-- Data excerpts follows --
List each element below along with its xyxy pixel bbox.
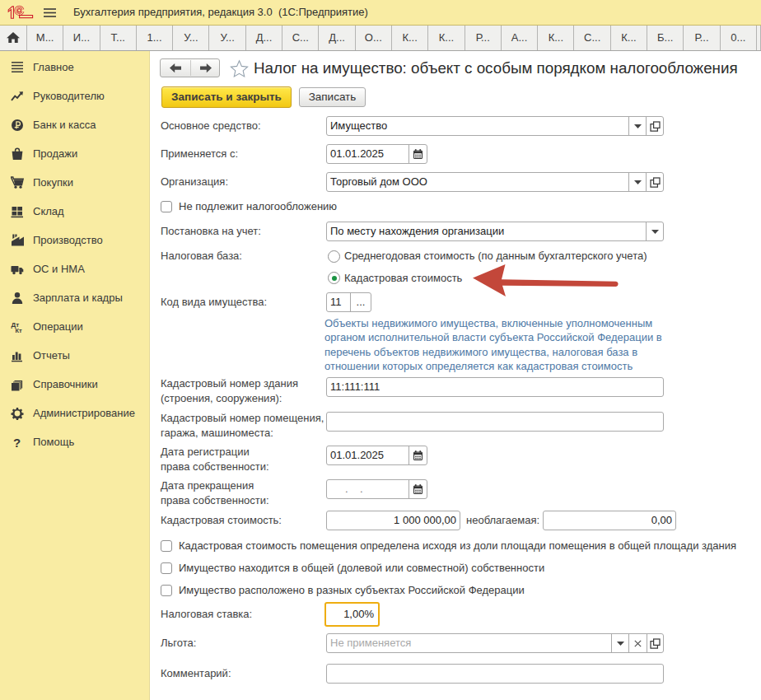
svg-text:Кт: Кт [16,326,23,333]
svg-text:?: ? [13,436,21,449]
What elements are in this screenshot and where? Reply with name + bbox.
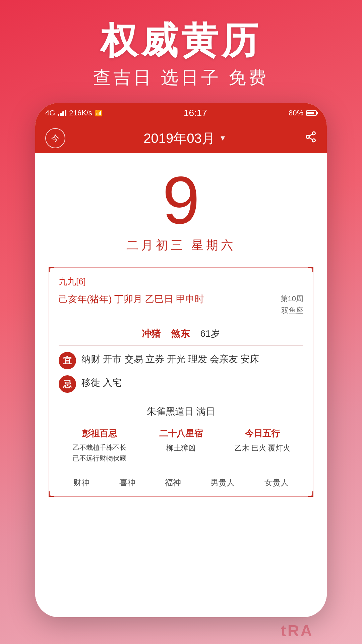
signal-bar-4 <box>65 110 66 116</box>
promo-subtitle: 查吉日 选日子 免费 <box>93 66 269 90</box>
chong-row: 冲猪 煞东 61岁 <box>59 327 303 346</box>
zodiac-label: 双鱼座 <box>281 305 303 316</box>
zhuri-row: 朱雀黑道日 满日 <box>59 401 303 422</box>
signal-bar-2 <box>60 113 62 116</box>
wuxing-title: 今日五行 <box>245 428 280 439</box>
divider-1 <box>59 397 303 397</box>
today-button[interactable]: 今 <box>45 128 65 148</box>
status-bar: 4G 216K/s 📶 16:17 80% <box>35 103 327 123</box>
ganzhi-row: 己亥年(猪年) 丁卯月 乙巳日 甲申时 第10周 双鱼座 <box>59 293 303 322</box>
pengzu-content: 乙不栽植千株不长 已不远行财物伏藏 <box>73 442 126 464</box>
month-text: 2019年03月 <box>143 129 215 148</box>
phone-mockup: 4G 216K/s 📶 16:17 80% 今 2019年03月 ▼ <box>35 103 327 617</box>
promo-section: 权威黄历 查吉日 选日子 免费 <box>0 0 362 103</box>
speed-label: 216K/s <box>69 109 92 117</box>
month-title[interactable]: 2019年03月 ▼ <box>143 129 226 148</box>
ji-row: 忌 移徙 入宅 <box>59 375 303 393</box>
ganzhi-text: 己亥年(猪年) 丁卯月 乙巳日 甲申时 <box>59 293 204 306</box>
caishen-label: 财神 <box>73 477 89 488</box>
week-label: 第10周 <box>281 293 303 305</box>
ganzhi-side: 第10周 双鱼座 <box>281 293 303 316</box>
svg-line-4 <box>309 134 312 136</box>
chong-text: 冲猪 <box>142 328 161 339</box>
status-time: 16:17 <box>184 108 207 118</box>
signal-label: 4G <box>45 109 55 117</box>
yi-text: 纳财 开市 交易 立券 开光 理发 会亲友 安床 <box>81 351 259 367</box>
nvgui-label: 女贵人 <box>264 477 289 488</box>
battery-fill <box>307 112 314 114</box>
xingxiu-title: 二十八星宿 <box>159 428 203 439</box>
wifi-icon: 📶 <box>95 109 102 117</box>
age-text: 61岁 <box>200 328 220 339</box>
share-button[interactable] <box>305 131 317 146</box>
bottom-area: tRA <box>35 617 327 644</box>
xingxiu-block: 二十八星宿 柳土獐凶 <box>140 428 222 464</box>
xishen-label: 喜神 <box>119 477 135 488</box>
fushen-label: 福神 <box>165 477 181 488</box>
signal-bars <box>58 110 66 116</box>
date-display: 9 二月初三 星期六 <box>126 167 236 254</box>
yi-row: 宜 纳财 开市 交易 立券 开光 理发 会亲友 安床 <box>59 351 303 369</box>
status-right: 80% <box>289 109 317 117</box>
nangui-label: 男贵人 <box>210 477 235 488</box>
app-header: 今 2019年03月 ▼ <box>35 123 327 153</box>
signal-bar-3 <box>62 111 64 116</box>
yi-badge: 宜 <box>59 352 76 369</box>
corner-br <box>308 491 313 497</box>
watermark-text: tRA <box>281 622 313 640</box>
wuxing-block: 今日五行 乙木 巳火 覆灯火 <box>222 428 303 464</box>
lunar-date: 二月初三 星期六 <box>126 237 236 254</box>
today-label: 今 <box>51 133 59 144</box>
corner-tr <box>308 267 313 272</box>
big-day: 9 <box>162 167 199 234</box>
sha-text: 煞东 <box>171 328 190 339</box>
ji-text: 移徙 入宅 <box>81 375 122 391</box>
wuxing-content: 乙木 巳火 覆灯火 <box>235 442 290 454</box>
pengzu-title: 彭祖百忌 <box>82 428 117 439</box>
main-content: 9 二月初三 星期六 九九[6] 己亥年(猪年) 丁卯月 乙巳日 甲申时 第10… <box>35 153 327 617</box>
promo-title: 权威黄历 <box>101 20 261 61</box>
pengzu-block: 彭祖百忌 乙不栽植千株不长 已不远行财物伏藏 <box>59 428 140 464</box>
shen-row: 财神 喜神 福神 男贵人 女贵人 <box>59 475 303 488</box>
xingxiu-content: 柳土獐凶 <box>166 442 196 454</box>
battery-icon <box>306 110 317 116</box>
jiujiu-label: 九九[6] <box>59 276 303 287</box>
signal-bar-1 <box>58 114 59 116</box>
corner-tl <box>49 267 54 272</box>
chevron-down-icon: ▼ <box>219 134 227 143</box>
calendar-info-card: 九九[6] 己亥年(猪年) 丁卯月 乙巳日 甲申时 第10周 双鱼座 冲猪 煞东… <box>49 267 313 497</box>
battery-label: 80% <box>289 109 303 117</box>
three-col-section: 彭祖百忌 乙不栽植千株不长 已不远行财物伏藏 二十八星宿 柳土獐凶 今日五行 乙… <box>59 428 303 469</box>
status-left: 4G 216K/s 📶 <box>45 109 102 117</box>
svg-line-3 <box>309 138 312 140</box>
corner-bl <box>49 491 54 497</box>
ji-badge: 忌 <box>59 375 76 393</box>
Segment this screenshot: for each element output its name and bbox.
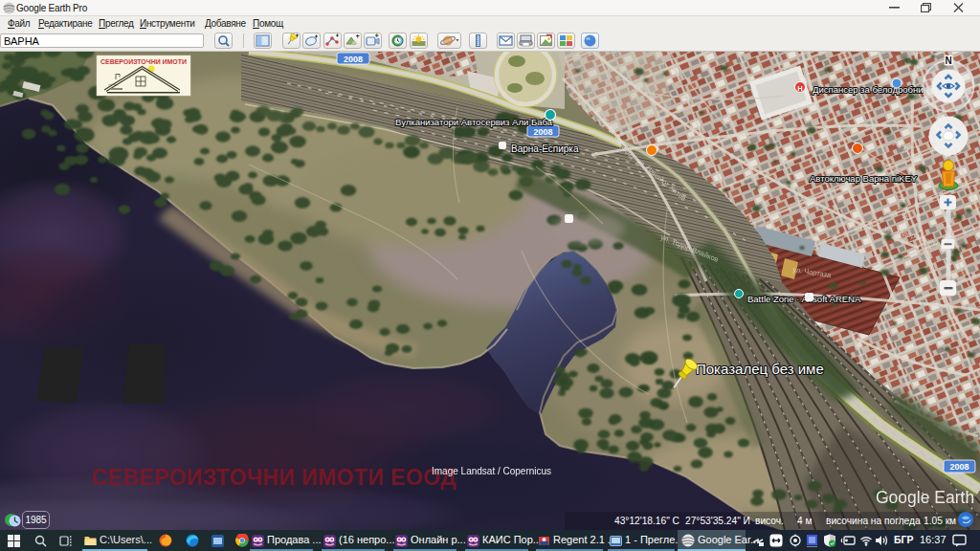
svg-text:1985: 1985	[25, 515, 47, 525]
svg-text:N: N	[945, 55, 951, 66]
svg-text:височ.: височ.	[755, 516, 784, 526]
svg-text:2008: 2008	[949, 462, 969, 472]
svg-text:Автоключар Варна niKEY: Автоключар Варна niKEY	[810, 173, 918, 184]
svg-text:Image Landsat / Copernicus: Image Landsat / Copernicus	[432, 466, 551, 476]
svg-text:Вулканизатори Автосервиз Али Б: Вулканизатори Автосервиз Али Баба	[395, 117, 553, 127]
svg-text:1.05 км: 1.05 км	[924, 516, 956, 526]
svg-text:Диспансер за белодробни: Диспансер за белодробни	[813, 84, 924, 95]
svg-text:Показалец без име: Показалец без име	[696, 361, 824, 377]
svg-text:H: H	[797, 84, 802, 93]
svg-text:2008: 2008	[344, 55, 363, 64]
svg-text:27°53'35.24" И: 27°53'35.24" И	[685, 516, 750, 526]
svg-text:СЕВЕРОИЗТОЧНИ ИМОТИ ЕООД: СЕВЕРОИЗТОЧНИ ИМОТИ ЕООД	[92, 465, 457, 490]
svg-text:СЕВЕРОИЗТОЧНИ ИМОТИ: СЕВЕРОИЗТОЧНИ ИМОТИ	[100, 57, 187, 66]
svg-text:Google Earth: Google Earth	[876, 488, 974, 507]
svg-text:2008: 2008	[533, 127, 552, 137]
svg-text:Варна-Еспирка: Варна-Еспирка	[511, 143, 579, 154]
svg-text:4 м: 4 м	[797, 516, 813, 526]
svg-text:височина на погледа: височина на погледа	[826, 516, 921, 526]
svg-text:43°12'18.16" С: 43°12'18.16" С	[614, 516, 679, 526]
svg-text:Battle Zone · Airsoft ARENA: Battle Zone · Airsoft ARENA	[747, 294, 861, 304]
-- Data excerpts concluded --
**Your assignment**
For the records above, give the number of lines containing the string "彭祖百忌" and no other words.

**Answer section**
3